» DATA:
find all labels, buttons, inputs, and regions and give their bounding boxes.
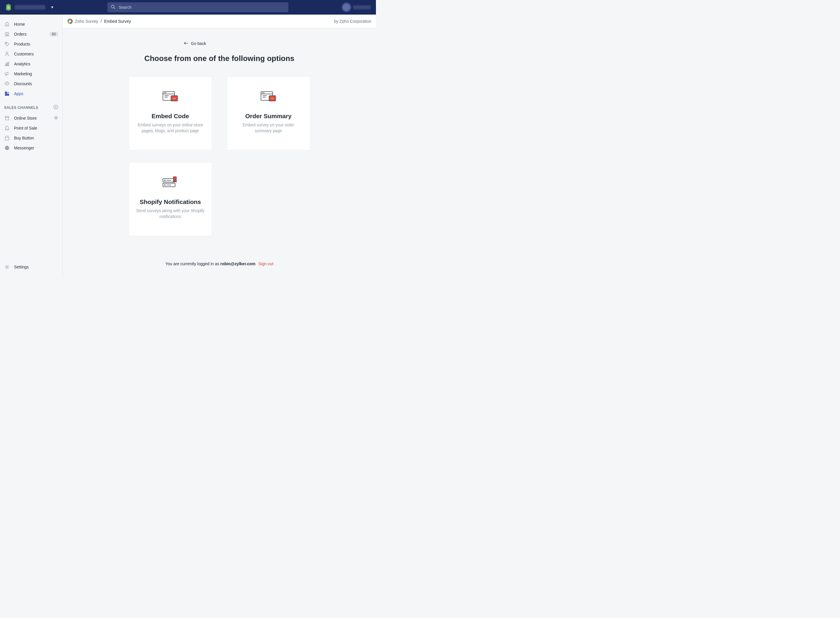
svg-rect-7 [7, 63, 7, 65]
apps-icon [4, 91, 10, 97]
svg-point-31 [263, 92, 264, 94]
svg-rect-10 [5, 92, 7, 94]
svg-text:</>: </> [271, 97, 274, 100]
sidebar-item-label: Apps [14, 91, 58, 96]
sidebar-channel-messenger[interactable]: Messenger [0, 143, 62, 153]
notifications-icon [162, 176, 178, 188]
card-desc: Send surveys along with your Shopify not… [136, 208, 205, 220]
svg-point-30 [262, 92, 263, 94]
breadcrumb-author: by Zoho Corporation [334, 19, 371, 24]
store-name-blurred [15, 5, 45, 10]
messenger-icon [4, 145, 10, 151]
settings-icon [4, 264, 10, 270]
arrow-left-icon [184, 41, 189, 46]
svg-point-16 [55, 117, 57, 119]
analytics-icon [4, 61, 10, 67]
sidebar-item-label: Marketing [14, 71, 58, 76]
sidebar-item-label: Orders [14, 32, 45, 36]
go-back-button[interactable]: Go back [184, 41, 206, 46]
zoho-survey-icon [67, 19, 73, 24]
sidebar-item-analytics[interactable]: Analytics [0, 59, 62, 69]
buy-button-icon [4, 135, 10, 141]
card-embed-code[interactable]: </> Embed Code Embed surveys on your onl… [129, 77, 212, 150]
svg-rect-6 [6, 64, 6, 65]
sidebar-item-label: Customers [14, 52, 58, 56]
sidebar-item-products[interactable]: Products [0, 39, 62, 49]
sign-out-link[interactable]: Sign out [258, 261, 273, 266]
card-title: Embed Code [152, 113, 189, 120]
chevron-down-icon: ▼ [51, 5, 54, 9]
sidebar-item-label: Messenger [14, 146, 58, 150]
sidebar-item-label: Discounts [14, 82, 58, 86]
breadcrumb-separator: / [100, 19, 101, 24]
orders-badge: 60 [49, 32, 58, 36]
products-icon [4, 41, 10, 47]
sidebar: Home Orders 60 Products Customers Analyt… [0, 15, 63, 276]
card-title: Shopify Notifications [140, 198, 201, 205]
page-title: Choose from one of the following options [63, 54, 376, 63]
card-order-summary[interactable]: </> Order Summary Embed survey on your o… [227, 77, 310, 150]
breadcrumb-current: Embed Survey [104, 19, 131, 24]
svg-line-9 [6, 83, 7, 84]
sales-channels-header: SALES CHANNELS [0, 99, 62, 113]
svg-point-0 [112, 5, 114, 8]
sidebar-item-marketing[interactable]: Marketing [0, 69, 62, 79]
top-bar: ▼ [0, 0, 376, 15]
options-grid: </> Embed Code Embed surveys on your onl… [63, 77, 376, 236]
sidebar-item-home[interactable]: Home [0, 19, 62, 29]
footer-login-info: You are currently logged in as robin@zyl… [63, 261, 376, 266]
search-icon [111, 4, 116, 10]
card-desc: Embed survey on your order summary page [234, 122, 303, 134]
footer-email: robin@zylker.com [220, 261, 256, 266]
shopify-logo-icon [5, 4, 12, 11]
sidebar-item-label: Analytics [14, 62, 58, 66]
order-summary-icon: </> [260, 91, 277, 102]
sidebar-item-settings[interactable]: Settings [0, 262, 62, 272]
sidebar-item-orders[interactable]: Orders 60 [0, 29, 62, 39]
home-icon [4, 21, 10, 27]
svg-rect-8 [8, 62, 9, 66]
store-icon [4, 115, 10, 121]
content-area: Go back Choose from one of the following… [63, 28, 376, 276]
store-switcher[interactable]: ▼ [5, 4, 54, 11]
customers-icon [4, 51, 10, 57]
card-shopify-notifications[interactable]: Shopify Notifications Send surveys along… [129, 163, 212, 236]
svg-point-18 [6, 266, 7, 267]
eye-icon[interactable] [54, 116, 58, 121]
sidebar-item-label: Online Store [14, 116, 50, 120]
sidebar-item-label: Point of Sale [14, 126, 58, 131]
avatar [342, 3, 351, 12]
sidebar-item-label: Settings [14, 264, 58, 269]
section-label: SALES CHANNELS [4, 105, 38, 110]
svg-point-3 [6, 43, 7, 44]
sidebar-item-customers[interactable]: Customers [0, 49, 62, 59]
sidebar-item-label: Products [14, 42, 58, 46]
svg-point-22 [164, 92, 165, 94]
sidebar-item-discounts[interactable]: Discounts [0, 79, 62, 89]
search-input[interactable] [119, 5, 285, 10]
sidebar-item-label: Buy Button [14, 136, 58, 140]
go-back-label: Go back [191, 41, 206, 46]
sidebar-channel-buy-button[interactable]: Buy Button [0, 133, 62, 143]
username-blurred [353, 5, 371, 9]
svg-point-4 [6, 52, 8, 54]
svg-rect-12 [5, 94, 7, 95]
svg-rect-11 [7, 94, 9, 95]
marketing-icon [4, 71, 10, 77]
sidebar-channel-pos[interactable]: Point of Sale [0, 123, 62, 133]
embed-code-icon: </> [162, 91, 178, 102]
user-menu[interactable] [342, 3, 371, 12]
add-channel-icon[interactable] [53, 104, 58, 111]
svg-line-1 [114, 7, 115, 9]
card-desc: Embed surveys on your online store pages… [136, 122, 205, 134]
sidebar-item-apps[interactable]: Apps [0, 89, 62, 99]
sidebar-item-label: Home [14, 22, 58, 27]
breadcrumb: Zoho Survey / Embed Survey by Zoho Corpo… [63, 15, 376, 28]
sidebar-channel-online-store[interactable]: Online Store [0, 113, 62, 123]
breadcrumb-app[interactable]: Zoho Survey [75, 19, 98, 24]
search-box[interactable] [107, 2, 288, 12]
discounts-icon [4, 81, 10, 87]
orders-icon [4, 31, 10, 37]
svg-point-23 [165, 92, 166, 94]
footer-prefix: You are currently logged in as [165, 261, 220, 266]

» PROBLEM REQUIREMENTS:
The pictures in the data should be omitted, and every remaining line set down exactly.

» ANSWER SPACE:
find all labels, buttons, inputs, and regions and give their bounding boxes.
svg-rect-7 [7, 63, 7, 65]
apps-icon [4, 91, 10, 97]
svg-point-31 [263, 92, 264, 94]
svg-rect-10 [5, 92, 7, 94]
svg-text:</>: </> [271, 97, 274, 100]
sidebar-item-label: Apps [14, 91, 58, 96]
sidebar-channel-messenger[interactable]: Messenger [0, 143, 62, 153]
notifications-icon [162, 176, 178, 188]
card-desc: Send surveys along with your Shopify not… [136, 208, 205, 220]
svg-point-30 [262, 92, 263, 94]
breadcrumb-author: by Zoho Corporation [334, 19, 371, 24]
store-name-blurred [15, 5, 45, 10]
messenger-icon [4, 145, 10, 151]
settings-icon [4, 264, 10, 270]
arrow-left-icon [184, 41, 189, 46]
svg-point-16 [55, 117, 57, 119]
analytics-icon [4, 61, 10, 67]
sidebar-item-label: Marketing [14, 71, 58, 76]
sidebar-item-label: Orders [14, 32, 45, 36]
go-back-button[interactable]: Go back [184, 41, 206, 46]
zoho-survey-icon [67, 19, 73, 24]
sidebar-item-analytics[interactable]: Analytics [0, 59, 62, 69]
buy-button-icon [4, 135, 10, 141]
card-embed-code[interactable]: </> Embed Code Embed surveys on your onl… [129, 77, 212, 150]
svg-rect-6 [6, 64, 6, 65]
sidebar-item-label: Customers [14, 52, 58, 56]
sidebar-item-products[interactable]: Products [0, 39, 62, 49]
sign-out-link[interactable]: Sign out [258, 261, 273, 266]
card-title: Embed Code [152, 113, 189, 120]
chevron-down-icon: ▼ [51, 5, 54, 9]
sidebar-item-label: Messenger [14, 146, 58, 150]
sidebar-item-label: Discounts [14, 82, 58, 86]
breadcrumb-separator: / [100, 19, 101, 24]
orders-badge: 60 [49, 32, 58, 36]
products-icon [4, 41, 10, 47]
sidebar: Home Orders 60 Products Customers Analyt… [0, 15, 63, 276]
card-title: Shopify Notifications [140, 198, 201, 205]
page-title: Choose from one of the following options [63, 54, 376, 63]
card-order-summary[interactable]: </> Order Summary Embed survey on your o… [227, 77, 310, 150]
breadcrumb-current: Embed Survey [104, 19, 131, 24]
svg-line-9 [6, 83, 7, 84]
sales-channels-header: SALES CHANNELS [0, 99, 62, 113]
svg-point-0 [112, 5, 114, 8]
sidebar-item-marketing[interactable]: Marketing [0, 69, 62, 79]
top-bar: ▼ [0, 0, 376, 15]
options-grid: </> Embed Code Embed surveys on your onl… [63, 77, 376, 236]
sidebar-item-home[interactable]: Home [0, 19, 62, 29]
footer-login-info: You are currently logged in as robin@zyl… [63, 261, 376, 266]
search-icon [111, 4, 116, 10]
card-desc: Embed survey on your order summary page [234, 122, 303, 134]
footer-email: robin@zylker.com [220, 261, 256, 266]
shopify-logo-icon [5, 4, 12, 11]
sidebar-item-label: Analytics [14, 62, 58, 66]
order-summary-icon: </> [260, 91, 277, 102]
sidebar-item-settings[interactable]: Settings [0, 262, 62, 272]
sidebar-item-orders[interactable]: Orders 60 [0, 29, 62, 39]
home-icon [4, 21, 10, 27]
svg-rect-8 [8, 62, 9, 66]
store-icon [4, 115, 10, 121]
content-area: Go back Choose from one of the following… [63, 28, 376, 276]
store-switcher[interactable]: ▼ [5, 4, 54, 11]
customers-icon [4, 51, 10, 57]
card-shopify-notifications[interactable]: Shopify Notifications Send surveys along… [129, 163, 212, 236]
svg-point-18 [6, 266, 7, 267]
eye-icon[interactable] [54, 116, 58, 121]
sidebar-item-label: Online Store [14, 116, 50, 120]
sidebar-item-label: Point of Sale [14, 126, 58, 131]
avatar [342, 3, 351, 12]
sidebar-item-label: Settings [14, 264, 58, 269]
section-label: SALES CHANNELS [4, 105, 38, 110]
svg-point-3 [6, 43, 7, 44]
sidebar-item-customers[interactable]: Customers [0, 49, 62, 59]
sidebar-item-label: Products [14, 42, 58, 46]
svg-point-22 [164, 92, 165, 94]
sidebar-item-discounts[interactable]: Discounts [0, 79, 62, 89]
search-input[interactable] [119, 5, 285, 10]
sidebar-item-label: Buy Button [14, 136, 58, 140]
go-back-label: Go back [191, 41, 206, 46]
sidebar-channel-buy-button[interactable]: Buy Button [0, 133, 62, 143]
username-blurred [353, 5, 371, 9]
svg-point-4 [6, 52, 8, 54]
svg-rect-12 [5, 94, 7, 95]
svg-rect-11 [7, 94, 9, 95]
marketing-icon [4, 71, 10, 77]
sidebar-channel-pos[interactable]: Point of Sale [0, 123, 62, 133]
embed-code-icon: </> [162, 91, 178, 102]
user-menu[interactable] [342, 3, 371, 12]
add-channel-icon[interactable] [53, 104, 58, 111]
svg-line-1 [114, 7, 115, 9]
card-desc: Embed surveys on your online store pages… [136, 122, 205, 134]
sidebar-item-apps[interactable]: Apps [0, 89, 62, 99]
sidebar-item-label: Home [14, 22, 58, 27]
breadcrumb: Zoho Survey / Embed Survey by Zoho Corpo… [63, 15, 376, 28]
sidebar-channel-online-store[interactable]: Online Store [0, 113, 62, 123]
breadcrumb-app[interactable]: Zoho Survey [75, 19, 98, 24]
search-box[interactable] [107, 2, 288, 12]
discounts-icon [4, 81, 10, 87]
orders-icon [4, 31, 10, 37]
svg-point-23 [165, 92, 166, 94]
footer-prefix: You are currently logged in as [165, 261, 220, 266]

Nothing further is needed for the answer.